Key questions co-founders need to answer before drafting a shareholders agreement
Read this first as there is no single formula to share your startup equity. It is all about your and your co-founders values and your future investors.
“If you don’t value your co-founders, neither will anyone else.”
How to Split Equity Among Co-Founders: Co-Founders, Stock Equity, Management | Y Combinator
“Adopt a “more organic” agreement than the static one typically adopted by founders. Vesting, in which each founder has to earn his or her equity stake by remaining involved in the startup or by achieving pre-defined milestones, is one way to achieve the dynamic approach”.
The Very First Mistake Most Startup Founders Make (hbr.org)
3 Common Practices for Allocating Co-Founder Equity and pros and cons of each
Co-Founder Equity Splits—Ways to Approach Allocations • ROCK CENTER STARTUP GUIDE (hbs.edu)
“The main consideration in dividing equity should be the “relative importance of each founder to the future prospects of the venture”
Dividing equity between founders by Chris Dixon (a partner at a16z focusing on web3.)
“The first step is the hardest (5%-25%) + CEO gets more (5%) + Fulltime commitment is expensive (200%)”
The only wrong answer is 50/50: Calculating the co-founder equity split by Dan Shapiro (CEO and cofounder of Glowforge, the iconic 3D laser printer).
The best way to divide startup equity — Mike Moyer — To “grunt fund”
Splitting Founder Equity: Avoid “Grunt Funds” — José Ancer — Not to “grunt fund”
Getting Started — Allocating Equity and Founder’s Investment — Brad Feld — The interaction of equity splits with bootstrapping.
Once you know your values, you are ready to answer these questions before your meeting with lawyers:
Company / project description
What is we are working on?
What is the purpose of our company?
Initial funding sources
Who and how much finances this project until it becomes self-sustainable or we attract investors?

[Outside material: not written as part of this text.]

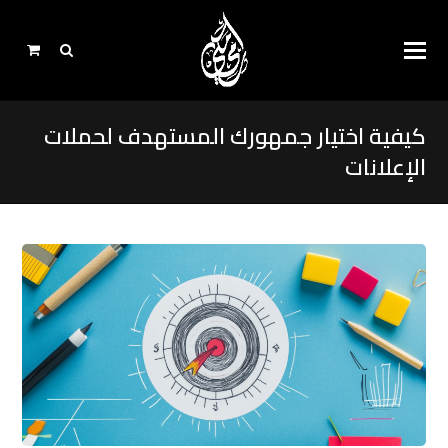
كيفية اختيار جمهورك المستهدف لحملات
الإعلانات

How much each co-founder will contribute?
How it will be recognised (equity or loans)?
Time commitment and roles
Who and how much works on this project?
Is anybody working full-time, how will they cover their living expenses?
How do we recognise this contribution?
Company shares
How will we split the ownership? Is it based on $ and time invested, salary not taken?
Decision making – operational
How do we make decisions?
What to do if we disagree on important operational ones?
Decision making- company shares and Drag along and roulette provisions
Consider, unexpected sale offers with 50% shareholder wanting to sell and the remaining 50% wanting to stay?
One shareholder gives a notice with an offer to buy out the other(s) at a pre-determined minimum price (such as an independently determined market value, plus a premium.) If the other shareholder(s) do not wish to sell, they have the option to buy out the first shareholder at the same price.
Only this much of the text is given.